Fears of an imminent invasion have grown in recent days, despite denials from Moscow and pleas from Ukraine's president to avoid stirring "panic" over the massive Russian military build-up on the border.
Amid a flurry of diplomatic contacts, US Undersecretary of State Victoria Nuland said a proposal on security issues presented last week by the US and NATO to Russia may have stirred interest in Moscow.
"We've heard some signs that the Russians are interested in engaging on that proposal," Nuland said on CBS, including the likelihood of new talks this week between Secretary of State Antony Blinken and his Russian counterpart, Sergei Lavrov.
The chairman of the Senate Foreign Relations Committee, meanwhile, took a tough stance, saying it was crucial that the United States send a powerful message to Russian President Vladimir Putin that any aggression against Ukraine would come at a very high cost.
"We cannot have a Munich moment again," Senator Bob Menendez said on CNN. "Putin will not stop with Ukraine."
He indicated some penalties could be levied over actions Russia has already taken in Ukraine, including cyberattacks, but that "devastating sanctions that ultimately would crush Russia" would come if Moscow were to invade.
Nuland said the White House is working closely with the Senate, and that any sanctions measures would be "very well-aligned" with those coming from European allies.
Putin "will feel it acutely, as will the Russian people," she said.
In London, Foreign Secretary Liz Truss said Britain would unveil sanctions legislation next week targeting "a much wider variety" of Russian economic targets.
"There will be nowhere to hide for Putin's oligarchs," Truss told Sky News.
But she cautioned that European allies must remain united in deterring Moscow, and not place "immediate financial issues" over the defense of "freedom and democracy."
Analysts say an array of sanctions hitting Russian banks and financial institutions would not only affect daily life throughout Russia but could roil major economies in Europe and elsewhere.
Western leaders are continuing to pursue a two-pronged approach, stepping up military assistance to Ukraine but also undertaking a full-court diplomatic effort to defuse the crisis.
Britain is preparing to offer NATO a "major" deployment of troops, weapons, warships and jets, Prime Minister Boris Johnson announced Saturday.
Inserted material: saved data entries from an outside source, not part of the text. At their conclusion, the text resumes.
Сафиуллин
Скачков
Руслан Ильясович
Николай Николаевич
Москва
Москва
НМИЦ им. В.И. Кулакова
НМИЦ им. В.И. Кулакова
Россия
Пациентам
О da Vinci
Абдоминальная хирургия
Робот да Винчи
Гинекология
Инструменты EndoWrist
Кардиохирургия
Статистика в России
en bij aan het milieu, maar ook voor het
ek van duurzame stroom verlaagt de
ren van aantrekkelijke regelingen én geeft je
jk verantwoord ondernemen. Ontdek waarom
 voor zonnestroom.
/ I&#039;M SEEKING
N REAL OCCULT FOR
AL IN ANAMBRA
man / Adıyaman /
At the same time, he is expected to speak with Putin next week.
NATO Secretary-General Jens Stoltenberg on Sunday welcomed the increased military support while also endorsing London's diplomatic initiative.
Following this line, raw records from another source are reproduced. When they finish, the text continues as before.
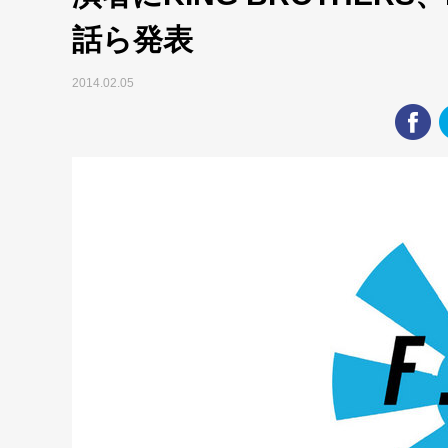
話ら発表
2014.02.05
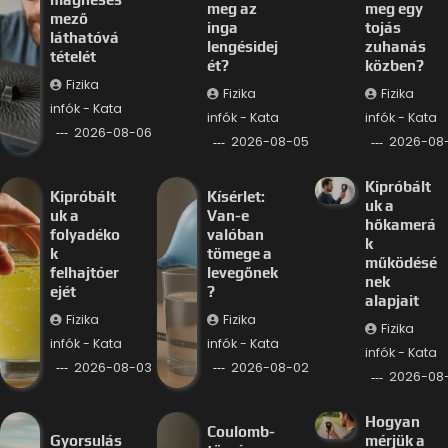
meg az
meg egy
mező
inga
tojás
láthatóvá
lengésidej
zuhanás
tételét
ét?
közben?
Fizika
Fizika
Fizika
infók - Kata
infók - Kata
infók - Kata
2026-08-06
2026-08-05
2026-08
Kipróbált
Kipróbált
Kísérlet:
uk a
uk a
Van-e
hőkamerá
folyadéko
valóban
k
k
tömege a
működésé
felhajtóer
levegőnek
nek
ejét
?
alapjait
Fizika
Fizika
Fizika
infók - Kata
infók - Kata
infók - Kata
2026-08-03
2026-08-02
2026-08-
Hogyan
Coulomb-
Gyorsulás
mérjük a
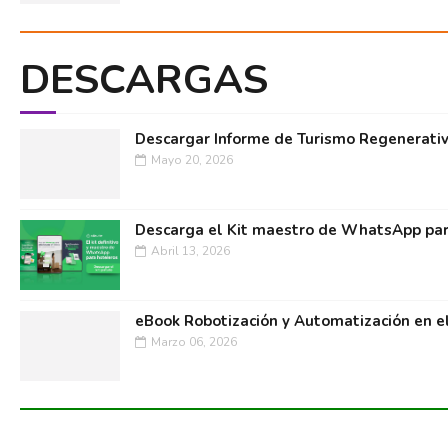
DESCARGAS
Descargar Informe de Turismo Regenerati
Mayo 20, 2026
Descarga el Kit maestro de WhatsApp par
Abril 13, 2026
eBook Robotización y Automatización en e
Marzo 06, 2026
With tensions rising, Canada on Sunday announced the temporary repatriation of all non-essential employees in its Kyiv embassy. And its defense minister, Anita Anand, said Canadian forces in Ukraine were protectively being moved west of the Dnieper River.
Relations between Russia and the West are at their lowest point since the Cold War.
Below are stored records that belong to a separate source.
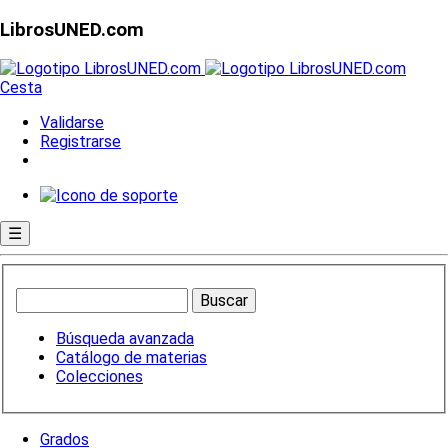
LibrosUNED.com
Cesta
Validarse
Registrarse
☰
Búsqueda avanzada
Catálogo de materias
Colecciones
Grados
But Russia has repeatedly denied posing a threat to the onetime Soviet republic and said Sunday that it wants "respectful" relations with the United States.
"We want good, equal, mutually respectful relations with the United States, like with every country in the world," Foreign Minister Lavrov told Russian TV.
He added, however, that Russia does not want to remain in a position "where our security is infringed daily."
Citing NATO's presence near its eastern border, Russia has put forward security demands to Washington and the US-led military alliance.
They include a guarantee that NATO will not admit new members, in particular Ukraine, and that the United States will not establish new military bases in ex-Soviet countries.
Russia has also demanded a pullback of NATO forces deployed to eastern European and ex-Soviet countries.
In the face of the Russian build-up, Ukrainian President Volodymyr Zelensky has called on the West to tone down the rhetoric.
That plea, from a country also eager for Western support -- particularly since Moscow seized Crimea in 2014 and began fueling a deadly separatist conflict in the east of the country -- has raised eyebrows in Washington.
Ukrainian Ambassador Oksana Markarova tried to reassure Americans on Sunday, telling CBS that Ukraine is "grateful for the United States," but that after eight years of living with a constant threat from Russia, "we cannot afford to panic."
Kyiv's Foreign Minister Dmytro Kuleba urged Russia in a tweet to pull back its forces and "continue diplomatic engagement" if it is "serious" about de-escalating tensions.
Amid the ongoing diplomatic contacts, Putin spoke with French President Emmanuel Macron on Friday.
And senior officials from France, Germany and Poland are expected to visit Ukraine in the coming days.